An exact copy is needed of the lines from the one that contains "Segment aorta →" through the final line of the data below, with pictures left out.

Stored data entries
============
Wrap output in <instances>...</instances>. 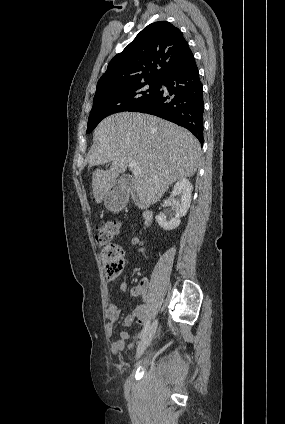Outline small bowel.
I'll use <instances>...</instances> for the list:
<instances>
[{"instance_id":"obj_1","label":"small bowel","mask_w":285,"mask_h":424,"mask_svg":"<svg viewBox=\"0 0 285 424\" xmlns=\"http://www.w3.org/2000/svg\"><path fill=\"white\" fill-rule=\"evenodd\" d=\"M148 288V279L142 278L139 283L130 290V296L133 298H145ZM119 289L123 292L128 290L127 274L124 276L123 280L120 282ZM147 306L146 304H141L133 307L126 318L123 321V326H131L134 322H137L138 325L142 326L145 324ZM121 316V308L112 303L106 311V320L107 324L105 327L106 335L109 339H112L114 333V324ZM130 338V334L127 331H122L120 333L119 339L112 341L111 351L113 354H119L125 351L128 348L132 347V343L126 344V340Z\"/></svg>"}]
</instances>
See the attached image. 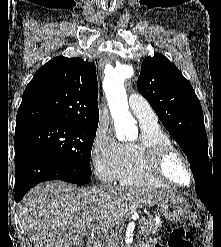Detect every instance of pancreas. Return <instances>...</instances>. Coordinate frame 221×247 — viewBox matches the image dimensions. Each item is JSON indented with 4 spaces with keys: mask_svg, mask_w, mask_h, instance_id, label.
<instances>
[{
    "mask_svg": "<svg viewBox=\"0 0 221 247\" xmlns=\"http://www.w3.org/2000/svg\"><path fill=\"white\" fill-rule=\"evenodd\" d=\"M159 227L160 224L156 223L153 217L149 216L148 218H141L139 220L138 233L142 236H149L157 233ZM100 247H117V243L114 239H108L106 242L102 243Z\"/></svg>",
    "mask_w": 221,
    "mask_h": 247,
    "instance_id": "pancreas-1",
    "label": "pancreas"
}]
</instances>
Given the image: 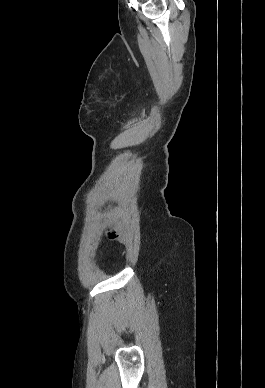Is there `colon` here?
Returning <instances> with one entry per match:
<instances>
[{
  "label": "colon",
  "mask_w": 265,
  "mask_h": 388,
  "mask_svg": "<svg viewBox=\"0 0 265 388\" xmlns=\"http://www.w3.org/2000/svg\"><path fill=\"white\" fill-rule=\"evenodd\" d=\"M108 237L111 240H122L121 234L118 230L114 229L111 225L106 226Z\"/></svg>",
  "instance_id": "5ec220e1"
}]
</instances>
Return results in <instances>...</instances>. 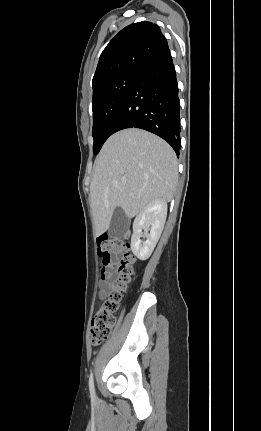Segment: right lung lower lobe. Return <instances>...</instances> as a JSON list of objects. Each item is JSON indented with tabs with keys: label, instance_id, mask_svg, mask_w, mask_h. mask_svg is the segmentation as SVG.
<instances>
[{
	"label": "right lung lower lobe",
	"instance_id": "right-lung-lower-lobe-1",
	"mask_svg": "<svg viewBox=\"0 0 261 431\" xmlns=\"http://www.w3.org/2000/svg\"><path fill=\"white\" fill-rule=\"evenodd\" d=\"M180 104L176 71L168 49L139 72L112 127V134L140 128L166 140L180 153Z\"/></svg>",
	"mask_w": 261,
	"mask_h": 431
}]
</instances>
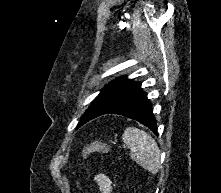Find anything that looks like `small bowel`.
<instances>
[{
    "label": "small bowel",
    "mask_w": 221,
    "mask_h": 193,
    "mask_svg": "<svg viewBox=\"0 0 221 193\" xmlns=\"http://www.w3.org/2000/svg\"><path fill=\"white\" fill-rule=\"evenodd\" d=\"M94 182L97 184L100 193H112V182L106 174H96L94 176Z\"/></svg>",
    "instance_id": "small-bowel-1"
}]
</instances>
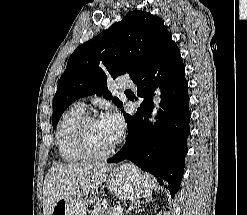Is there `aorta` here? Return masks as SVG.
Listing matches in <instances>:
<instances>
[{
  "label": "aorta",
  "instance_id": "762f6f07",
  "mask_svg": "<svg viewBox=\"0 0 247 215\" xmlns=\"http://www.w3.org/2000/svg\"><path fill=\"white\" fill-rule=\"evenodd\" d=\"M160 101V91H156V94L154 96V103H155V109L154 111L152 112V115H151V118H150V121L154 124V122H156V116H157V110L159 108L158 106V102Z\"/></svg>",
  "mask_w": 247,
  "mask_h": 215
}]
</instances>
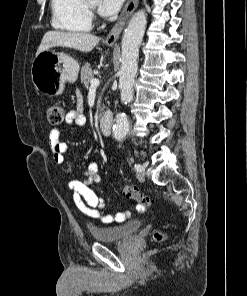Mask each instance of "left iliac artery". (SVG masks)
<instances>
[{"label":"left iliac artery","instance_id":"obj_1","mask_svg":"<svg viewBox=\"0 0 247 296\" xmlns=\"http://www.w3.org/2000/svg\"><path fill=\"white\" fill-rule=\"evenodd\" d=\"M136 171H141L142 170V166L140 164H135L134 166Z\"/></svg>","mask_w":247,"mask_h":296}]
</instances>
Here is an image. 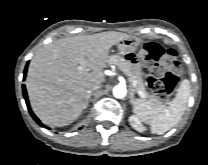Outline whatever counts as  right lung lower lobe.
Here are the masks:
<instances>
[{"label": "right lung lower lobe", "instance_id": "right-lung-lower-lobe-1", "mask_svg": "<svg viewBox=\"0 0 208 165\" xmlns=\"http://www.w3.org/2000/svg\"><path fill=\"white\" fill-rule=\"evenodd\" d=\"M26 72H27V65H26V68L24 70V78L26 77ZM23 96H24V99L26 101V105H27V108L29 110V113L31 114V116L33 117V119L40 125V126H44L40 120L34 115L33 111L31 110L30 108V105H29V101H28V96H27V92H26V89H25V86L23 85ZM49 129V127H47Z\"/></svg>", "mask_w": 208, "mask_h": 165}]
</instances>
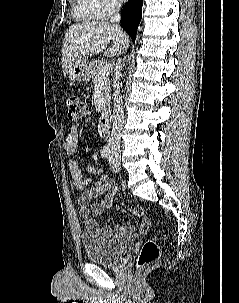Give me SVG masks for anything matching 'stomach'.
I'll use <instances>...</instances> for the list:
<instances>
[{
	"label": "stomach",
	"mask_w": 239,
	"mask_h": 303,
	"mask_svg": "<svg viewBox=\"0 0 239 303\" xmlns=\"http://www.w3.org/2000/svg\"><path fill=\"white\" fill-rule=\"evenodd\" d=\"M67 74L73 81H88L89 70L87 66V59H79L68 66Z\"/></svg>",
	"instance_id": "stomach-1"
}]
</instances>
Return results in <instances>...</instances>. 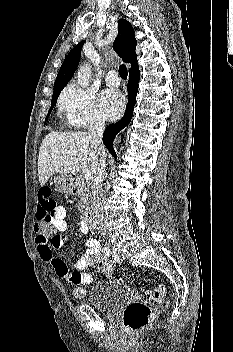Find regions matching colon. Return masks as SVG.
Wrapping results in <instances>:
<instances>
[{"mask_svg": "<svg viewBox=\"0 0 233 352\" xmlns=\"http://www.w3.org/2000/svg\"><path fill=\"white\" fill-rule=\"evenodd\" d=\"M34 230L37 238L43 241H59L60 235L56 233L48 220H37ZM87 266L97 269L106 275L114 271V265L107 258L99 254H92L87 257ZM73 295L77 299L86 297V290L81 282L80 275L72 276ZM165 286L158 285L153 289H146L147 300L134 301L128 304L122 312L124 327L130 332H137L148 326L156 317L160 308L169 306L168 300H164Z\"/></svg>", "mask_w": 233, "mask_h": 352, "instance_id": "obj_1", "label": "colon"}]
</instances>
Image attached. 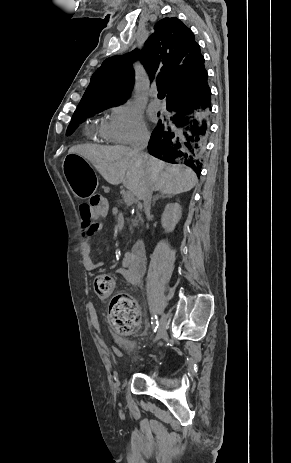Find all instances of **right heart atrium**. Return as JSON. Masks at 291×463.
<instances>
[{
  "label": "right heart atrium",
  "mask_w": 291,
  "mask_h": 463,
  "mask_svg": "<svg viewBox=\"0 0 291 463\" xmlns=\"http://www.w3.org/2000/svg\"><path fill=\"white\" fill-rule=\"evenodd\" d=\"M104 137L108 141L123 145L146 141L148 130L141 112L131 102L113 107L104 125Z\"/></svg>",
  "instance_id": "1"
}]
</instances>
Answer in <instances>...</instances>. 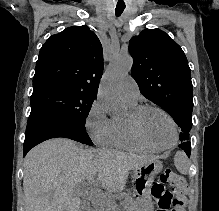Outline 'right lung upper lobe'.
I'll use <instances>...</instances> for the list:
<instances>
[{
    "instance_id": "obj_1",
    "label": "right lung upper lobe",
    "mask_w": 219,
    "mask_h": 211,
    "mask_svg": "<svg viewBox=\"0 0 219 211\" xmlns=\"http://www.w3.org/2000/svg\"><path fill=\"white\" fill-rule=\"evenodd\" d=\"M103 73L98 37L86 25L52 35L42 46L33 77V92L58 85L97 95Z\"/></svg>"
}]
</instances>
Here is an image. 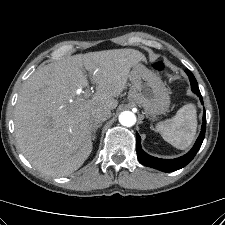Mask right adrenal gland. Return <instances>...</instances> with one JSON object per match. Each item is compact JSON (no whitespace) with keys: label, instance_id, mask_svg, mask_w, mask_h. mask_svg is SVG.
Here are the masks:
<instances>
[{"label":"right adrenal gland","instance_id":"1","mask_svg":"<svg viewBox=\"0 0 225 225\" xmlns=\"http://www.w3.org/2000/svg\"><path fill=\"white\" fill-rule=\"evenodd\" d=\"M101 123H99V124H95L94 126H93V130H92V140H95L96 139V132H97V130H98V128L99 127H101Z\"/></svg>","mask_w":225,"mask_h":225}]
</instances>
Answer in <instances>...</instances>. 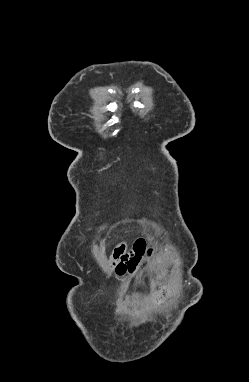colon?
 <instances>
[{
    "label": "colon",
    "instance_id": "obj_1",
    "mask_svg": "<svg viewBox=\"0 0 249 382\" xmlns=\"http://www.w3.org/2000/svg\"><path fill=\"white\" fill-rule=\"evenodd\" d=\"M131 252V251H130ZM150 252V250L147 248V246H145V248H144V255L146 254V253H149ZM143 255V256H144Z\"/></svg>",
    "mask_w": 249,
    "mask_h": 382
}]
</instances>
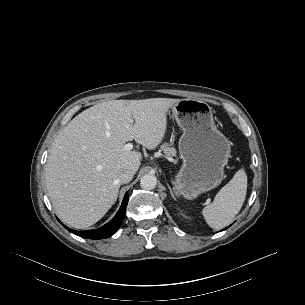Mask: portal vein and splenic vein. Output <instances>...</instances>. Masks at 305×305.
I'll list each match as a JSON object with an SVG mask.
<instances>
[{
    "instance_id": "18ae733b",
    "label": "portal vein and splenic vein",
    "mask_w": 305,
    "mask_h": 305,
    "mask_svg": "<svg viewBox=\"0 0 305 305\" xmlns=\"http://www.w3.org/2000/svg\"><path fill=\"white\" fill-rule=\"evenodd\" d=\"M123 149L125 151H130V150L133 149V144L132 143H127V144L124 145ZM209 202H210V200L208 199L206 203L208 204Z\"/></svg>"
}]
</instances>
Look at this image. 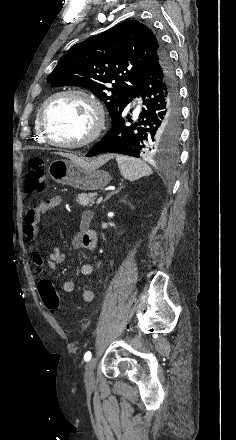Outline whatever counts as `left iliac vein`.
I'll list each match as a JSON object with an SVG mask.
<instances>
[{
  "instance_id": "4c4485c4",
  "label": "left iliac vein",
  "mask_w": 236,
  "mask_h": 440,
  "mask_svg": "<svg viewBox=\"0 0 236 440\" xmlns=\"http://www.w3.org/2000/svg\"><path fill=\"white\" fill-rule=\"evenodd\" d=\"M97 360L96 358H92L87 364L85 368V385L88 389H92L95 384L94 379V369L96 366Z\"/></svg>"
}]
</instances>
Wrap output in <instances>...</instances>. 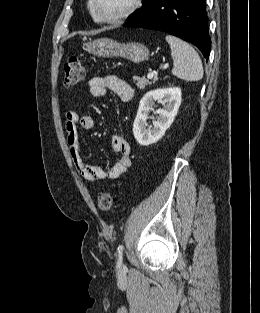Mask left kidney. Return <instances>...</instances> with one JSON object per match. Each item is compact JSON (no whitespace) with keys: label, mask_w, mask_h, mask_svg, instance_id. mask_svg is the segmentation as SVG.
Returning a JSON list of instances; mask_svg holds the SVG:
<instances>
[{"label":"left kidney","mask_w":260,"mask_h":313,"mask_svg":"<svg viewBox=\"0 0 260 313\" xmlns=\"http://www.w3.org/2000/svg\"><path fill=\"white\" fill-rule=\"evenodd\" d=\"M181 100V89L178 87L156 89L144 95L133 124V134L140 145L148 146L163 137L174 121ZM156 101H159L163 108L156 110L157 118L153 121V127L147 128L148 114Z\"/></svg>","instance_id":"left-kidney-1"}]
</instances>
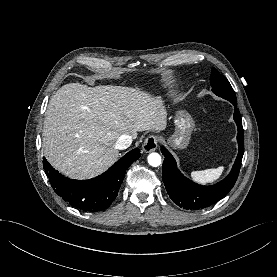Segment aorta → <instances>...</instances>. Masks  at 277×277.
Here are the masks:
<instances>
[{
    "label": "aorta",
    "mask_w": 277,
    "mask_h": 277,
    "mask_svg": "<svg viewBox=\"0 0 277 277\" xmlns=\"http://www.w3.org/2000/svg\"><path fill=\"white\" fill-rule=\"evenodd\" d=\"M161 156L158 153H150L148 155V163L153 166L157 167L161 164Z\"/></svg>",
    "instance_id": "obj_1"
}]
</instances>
============
SOLUTION TO THIS PROBLEM:
Segment aorta → <instances>...</instances>. Masks  at 277×277.
Here are the masks:
<instances>
[{
    "label": "aorta",
    "mask_w": 277,
    "mask_h": 277,
    "mask_svg": "<svg viewBox=\"0 0 277 277\" xmlns=\"http://www.w3.org/2000/svg\"><path fill=\"white\" fill-rule=\"evenodd\" d=\"M161 156L158 153H150L148 155V163L153 166L157 167L161 164Z\"/></svg>",
    "instance_id": "obj_1"
}]
</instances>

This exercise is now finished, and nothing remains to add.